It takes an election, apparently, to help the city council pass a budget.

Within days of Commissioner Sam Adams' victory over Mayor Tom Potter-endorsed Sho Dozono, tensions between Adams and the mayor seem to have melted. While they were on opposite ends of a budget standoff last week, by Friday afternoon, May 23, the two—plus Commissioners Randy Leonard and Dan Saltzman—hammered out a compromise budget that didn't screw over anyone. It's also known as "a budget that we all support," as Potter's Chief of Staff Austin Raglione put it more tactfully.

"I think we, as a council, have ultimately achieved that, even though it was ugly on the way there," says Ty Kovatch, Leonard's chief of staff.

Adams got his transportation and arts funding, Saltzman scored a domestic violence center, Leonard won cost-of-living increases for a few social service agencies, and Potter's Offices of Human Relations and Youth Violence Prevention nabbed precious ongoing dollars. The budget isn't set for a vote until next week, but already council staffers are kicking back, glad that the budget war of 2008 is behind them

Meanwhile, Adams is gearing up for something I can only imagine he scheduled when he was in full campaign mode and couldn't pass up an invitation, no matter how strange. Adams is slated to appear on the Famous Mysterious Actor Show on June 4 at Berbati's Pan, where he'll be interviewed by "'Famous... the greatest entertainer on this planet and three others." If you've seen Famous in action, you already know this will be a sight to behold. (Note to Sam: Good luck... you're going to need it!)

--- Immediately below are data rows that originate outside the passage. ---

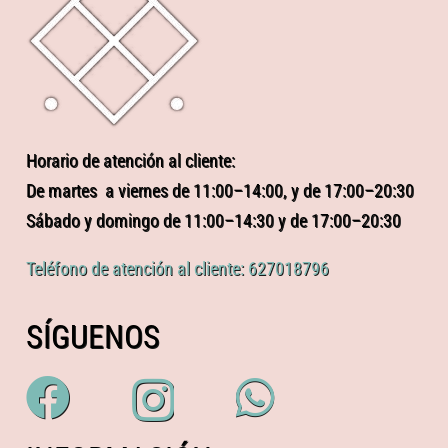
Horario de atención al cliente:
De martes a viernes de 11:00–14:00, y de 17:00–20:30
Sábado y domingo de 11:00–14:30 y de 17:00–20:30
Teléfono de atención al cliente: 627018796
SÍGUENOS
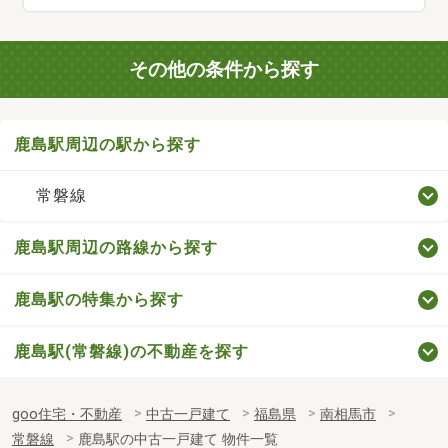
その他の条件から探す
鹿島駅周辺の駅から探す
常磐線
鹿島駅周辺の路線から探す
鹿島駅の特集から探す
鹿島駅(常磐線)の不動産を探す
goo住宅・不動産
中古一戸建て
福島県
南相馬市
常磐線
鹿島駅の中古一戸建て 物件一覧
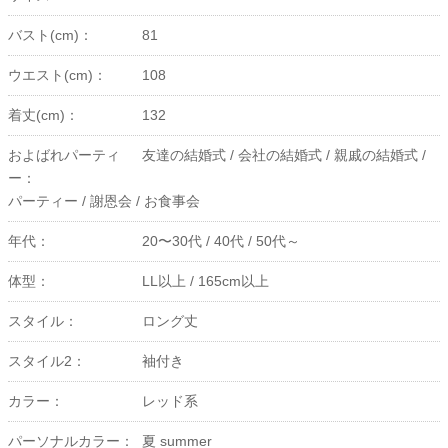
バスト(cm)：
81
ウエスト(cm)：
108
着丈(cm)：
132
およばれパーティ
友達の結婚式 /
会社の結婚式 /
親戚の結婚式 /
ー：
パーティー /
謝恩会 /
お食事会
年代：
20〜30代 /
40代 /
50代～
体型：
LL以上 /
165cm以上
スタイル：
ロング丈
スタイル2：
袖付き
カラー：
レッド系
パーソナルカラー：
夏 summer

Commissioner-elect Nick Fish may not have any late-night comedy shows in his appointment book, but he's just as busy as Adams. After pulling in around 61 percent of the vote on election night, he's got his eye on the second week of June, the earliest he might be sworn in as the newest city commissioner. He has a busy few weeks ahead of him before he officially takes the reins: "I have a mandate and an independent spot. If the chemistry works out the way I think it will, this will be a very productive council," Fish says.

"I met with Tom Potter yesterday, and asked him some basic questions about transition and protocol, bureau assignments and things like that," says Fish. He has "about two and a half weeks to do some outreach" in hiring his new staff. "We're going to cast a big net, I want to bring some new energy into city hall, and I also want a diverse staff. I invite anyone that wants to apply for a job, including people from [former Commissioner Erik] Sten's office, to apply for positions."

He also had lunch with the head of the housing bureau last week. "Technically I have some discretion over bureau leadership, but I have no intention of making changes now," says Fish. "I've got six months to manage the assignments I get from this mayor and then Mayor Adams gets to assign bureaus as he chooses."